In some states like Massachusetts, there are also programs available to incentivize you to connect your Powerwall to the grid – this enables your utility company to draw energy stored in your battery when there’s peak electricity demand to help balance the electric grid.
How the Tesla Powerwall works
The Powerwall pairs well with solar panel systems, especially if your utility has reduced or removed net metering, introduced time-of-use (TOU) rates, or instituted demand charges. A Tesla Powerwall can help power a home, and you can stack up to 10 Tesla Powerwall batteries to increase the capacity of your home energy storage system.
Like many other home battery products, the Tesla Powerwall is sized for day-to-day use and often paired with a solar panel system. When your solar panels produce more electricity than you consume, you can store the excess electricity in the battery system instead of sending it back into the grid. Later, when your panels aren’t producing enough electricity to meet your home’s needs, you can use the electricity stored in your battery instead of buying it from your utility company.

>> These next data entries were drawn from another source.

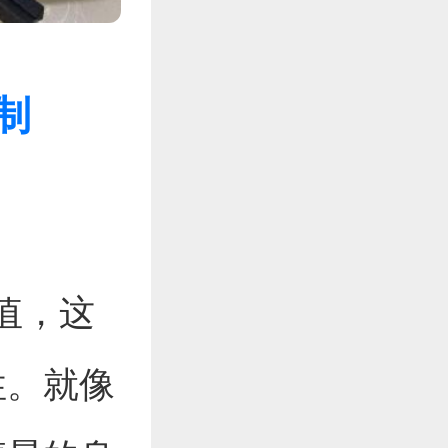
制
值，这
性。就像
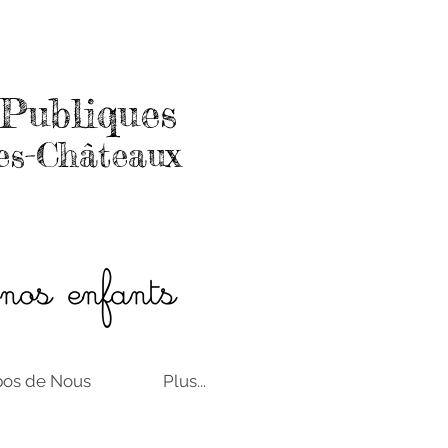
Publiques
es-Châteaux
 nos enfants
pos de Nous
Plus...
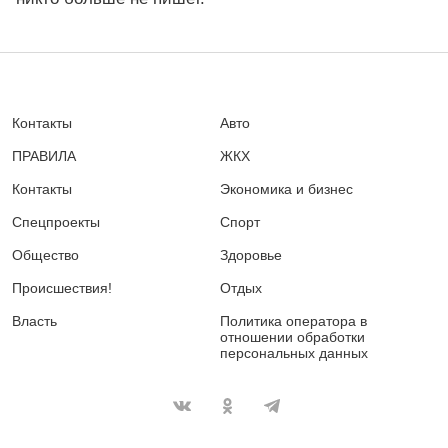
Контакты
Авто
ПРАВИЛА
ЖКХ
Контакты
Экономика и бизнес
Спецпроекты
Спорт
Общество
Здоровье
Происшествия!
Отдых
Власть
Политика оператора в
отношении обработки
персональных данных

You can also use a Powerwall without solar, but this isn’t as common. If you live in an area with TOU rates, you can charge your Powerwall when your electricity rates are low and discharge it when electricity costs are high, providing automatic savings. It will also provide seamless backup power by detecting if there’s an outage and automatically switching to become your home’s main power source.
Is the Tesla Powerwall worth it?
The Tesla Powerwall is one of the market’s most popular home battery options: its price, storage capacity, and continuous power are key metrics that make the Powerwall a competitive home battery option. If you’re looking for a reliable battery that can provide some backup during short outages, the Tesla Powerwall battery could be a great option.
While issues arise with just about every electrical product out there, it’s worth mentioning that some customers have reported communication issues from Tesla when installing these products and service outages.
Key things to know about the Tesla Powerwall
With its launch of the Powerwall in April 2015, Tesla was one of the first companies in the residential energy storage market to make small-scale batteries for home energy storage. Since then, Tesla has released updated Powerwall 2 models in October 2016 and November 2020. In addition to battery storage, you can also purchase Tesla solar panels or a Tesla Solar Roof –though Powerwalls are compatible with just about any solar panel or shingle model, so you don’t have to stick with a full Tesla suite of products.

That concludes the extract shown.